Data records START

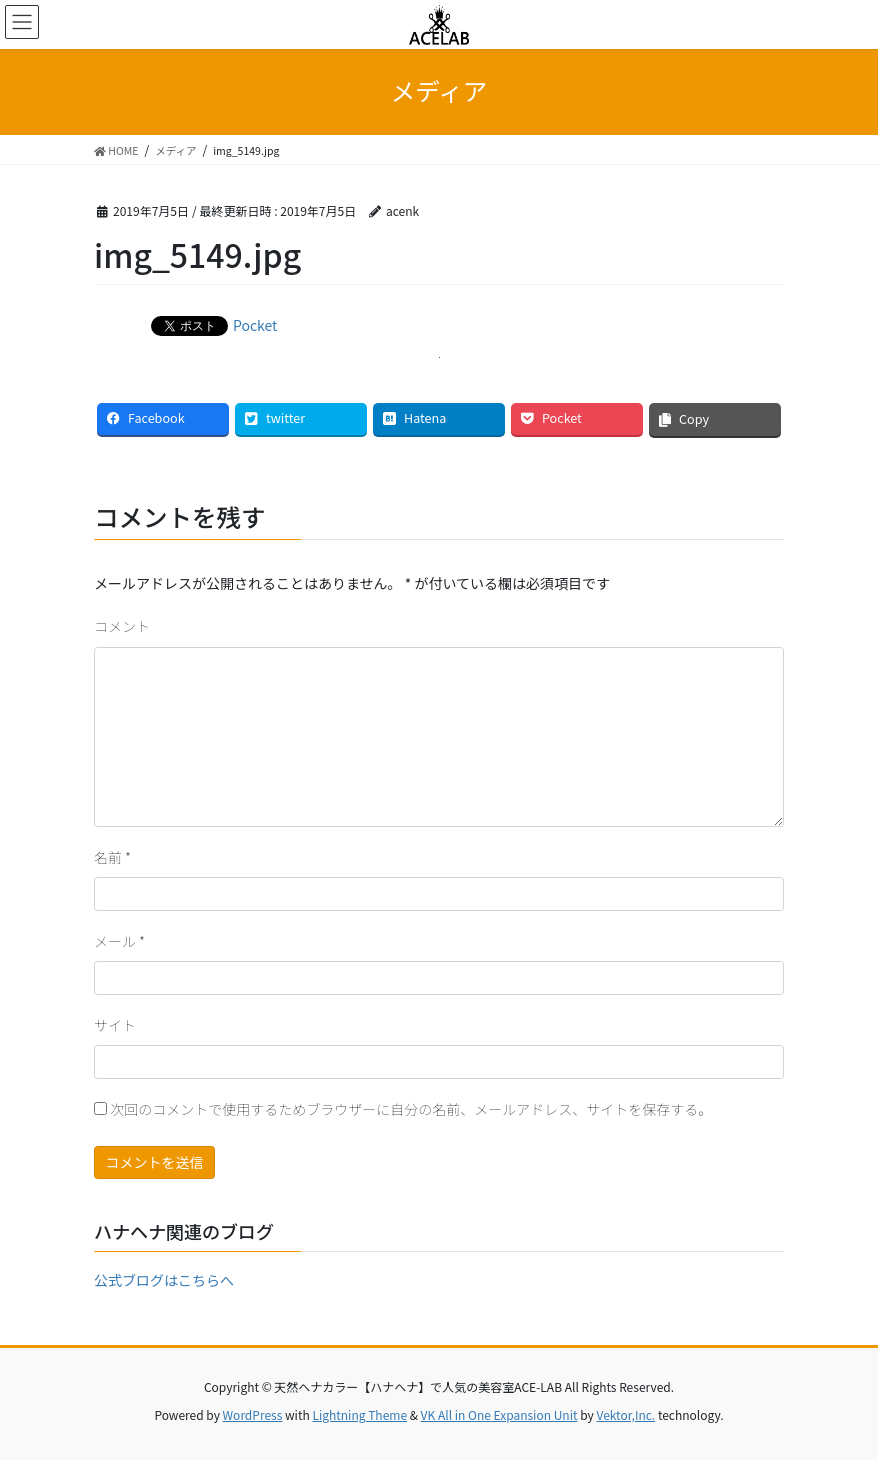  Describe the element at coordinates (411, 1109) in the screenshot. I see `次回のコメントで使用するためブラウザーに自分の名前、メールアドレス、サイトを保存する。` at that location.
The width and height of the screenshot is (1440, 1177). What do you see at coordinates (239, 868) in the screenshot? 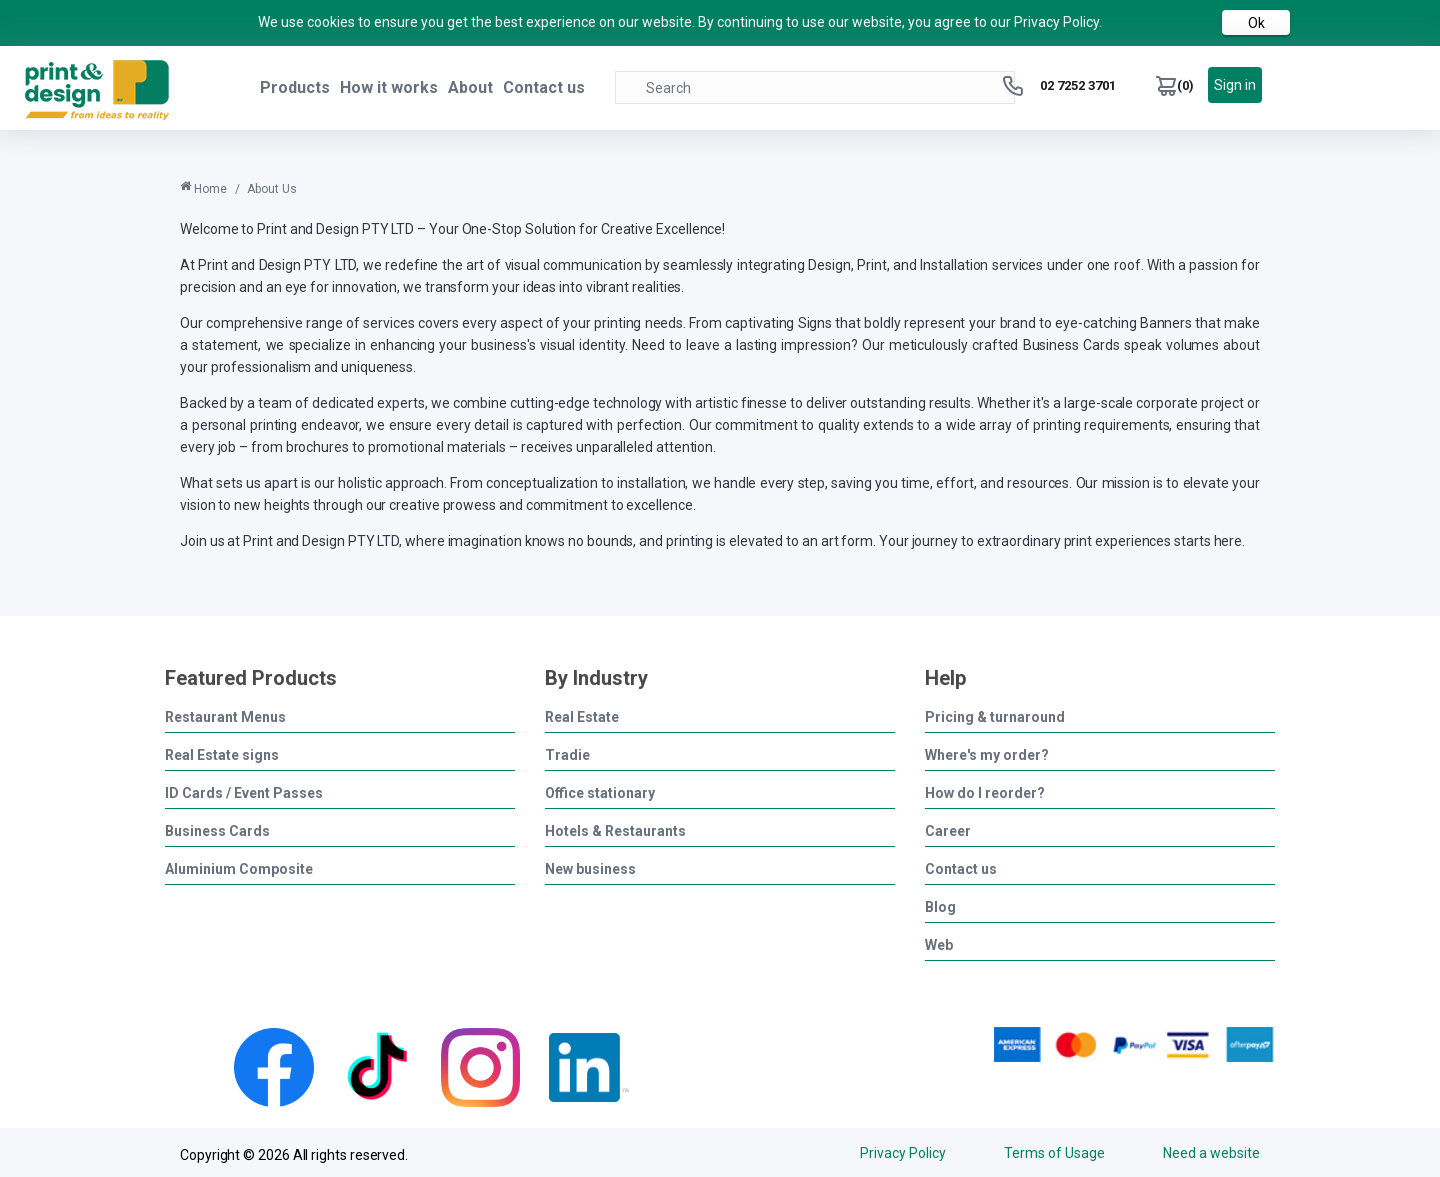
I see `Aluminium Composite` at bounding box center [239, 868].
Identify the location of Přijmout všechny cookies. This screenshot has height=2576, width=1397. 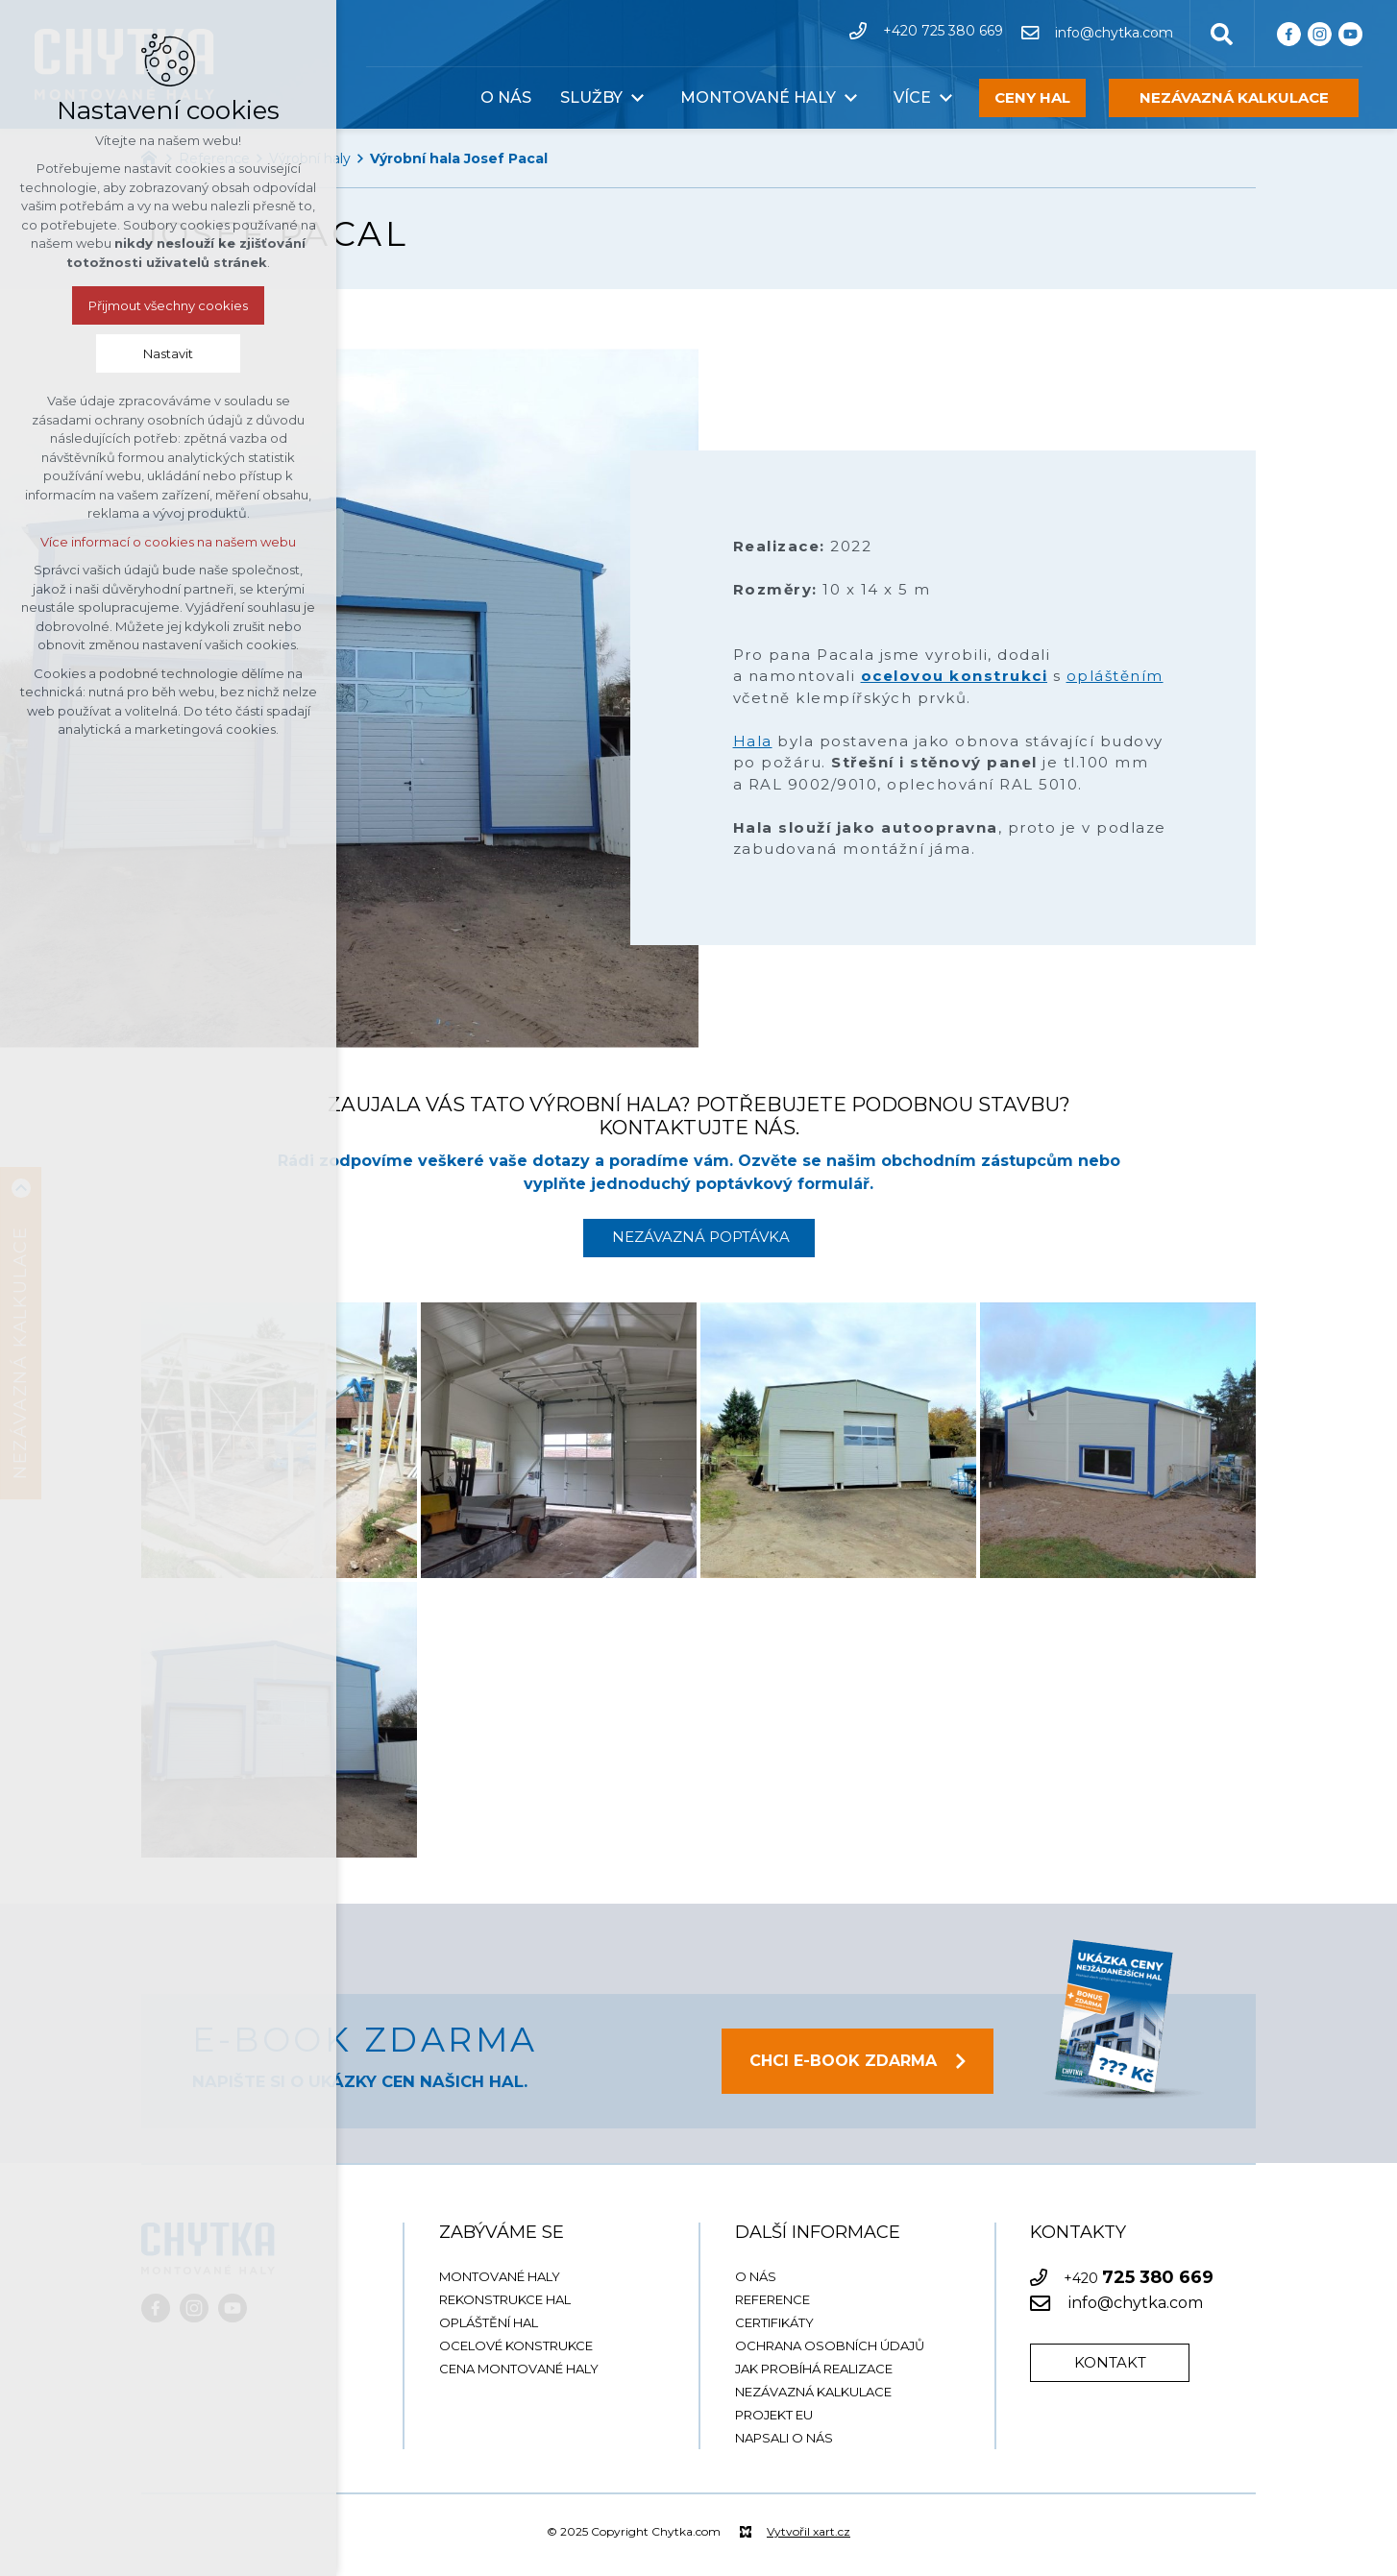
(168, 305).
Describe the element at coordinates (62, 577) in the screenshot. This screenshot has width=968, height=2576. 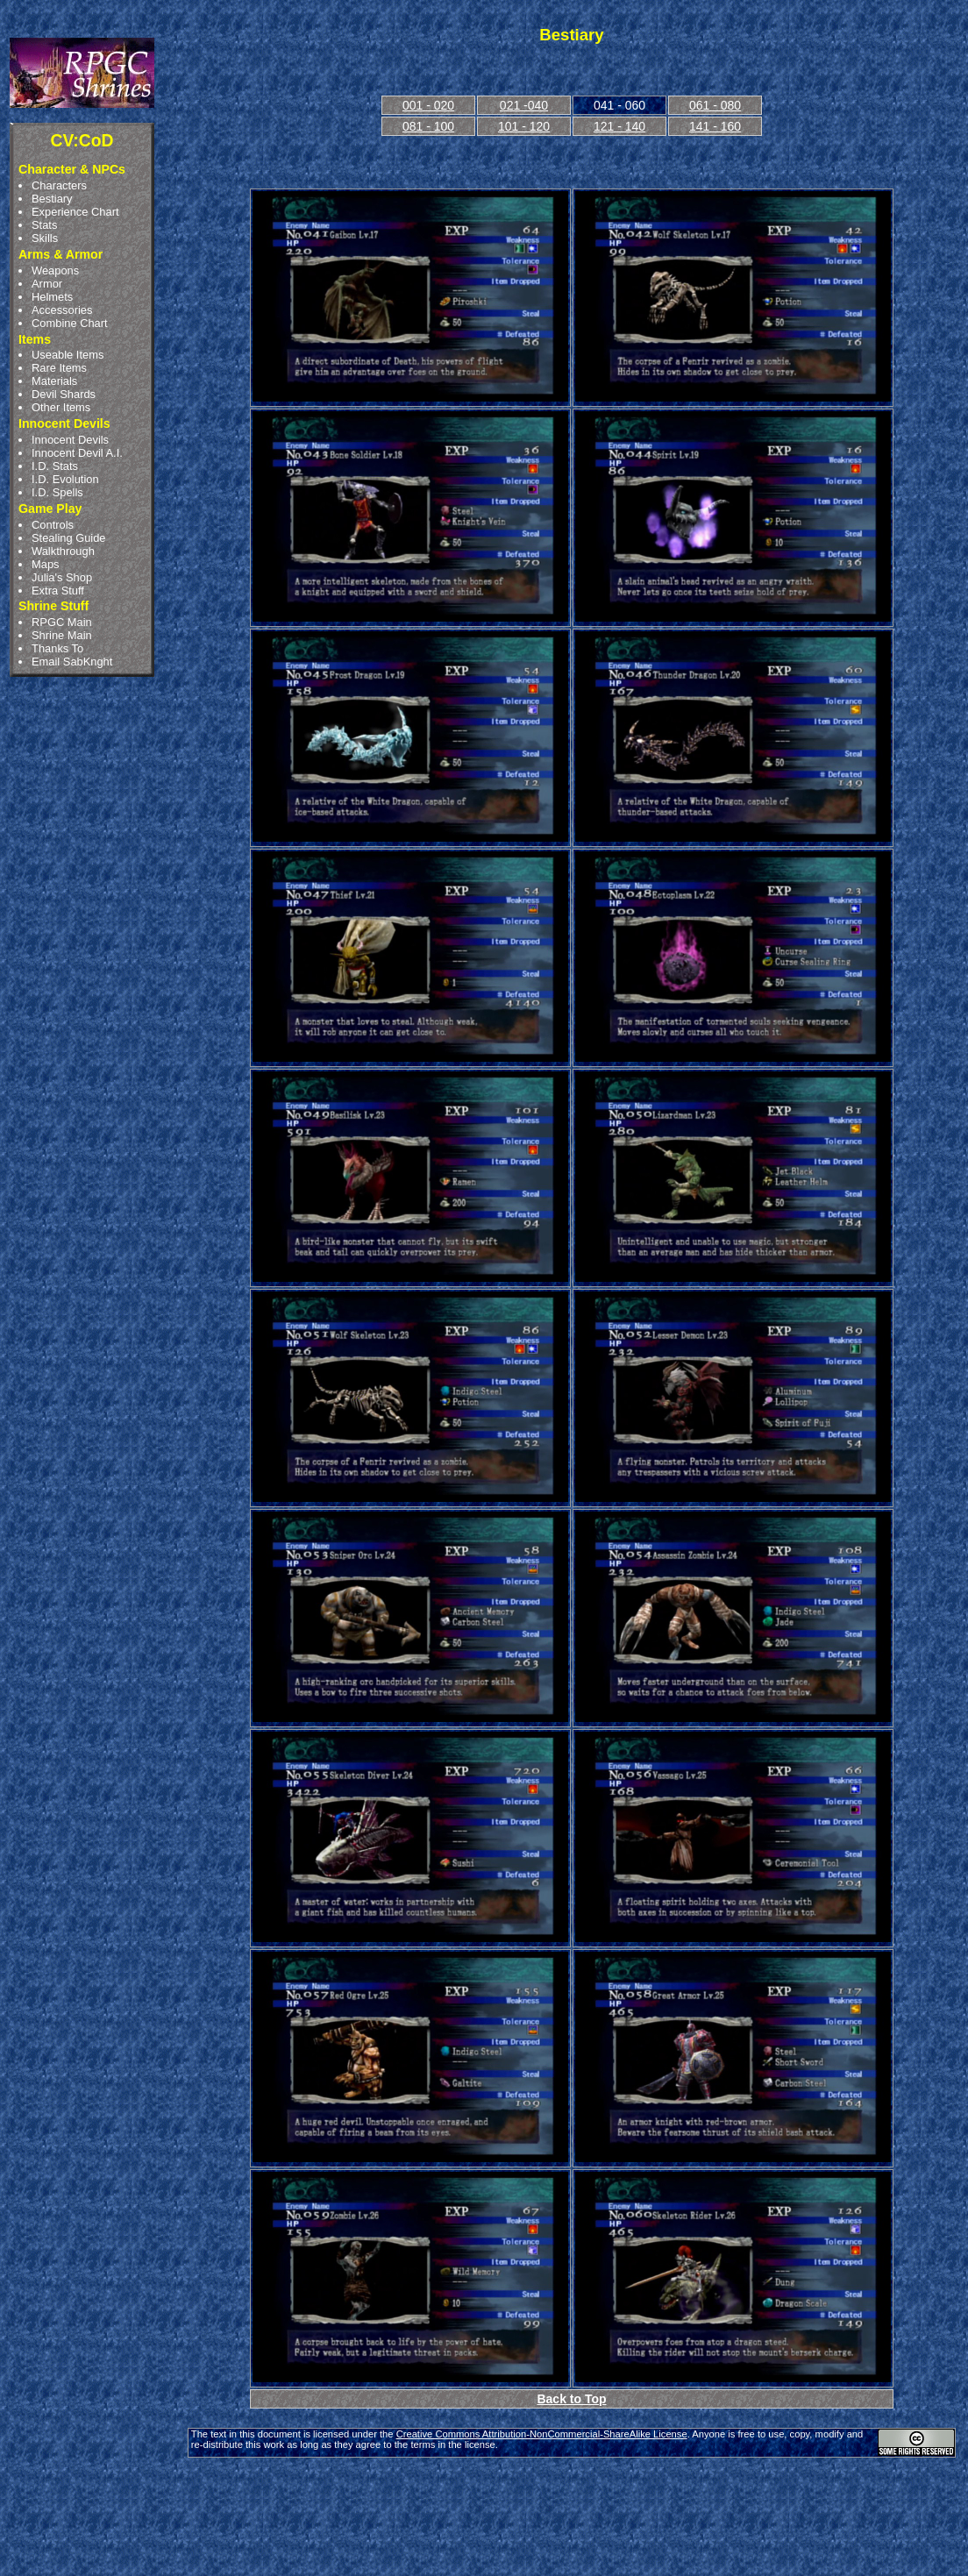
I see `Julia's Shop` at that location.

Data records END

■ Assignment: Pictures stay out. Return exactly the lines from the one with "Describe the element at coordinates (62, 577)" through the last line of the data.

■ Task solution:
Describe the element at coordinates (62, 577) in the screenshot. This screenshot has width=968, height=2576. 
I see `Julia's Shop` at that location.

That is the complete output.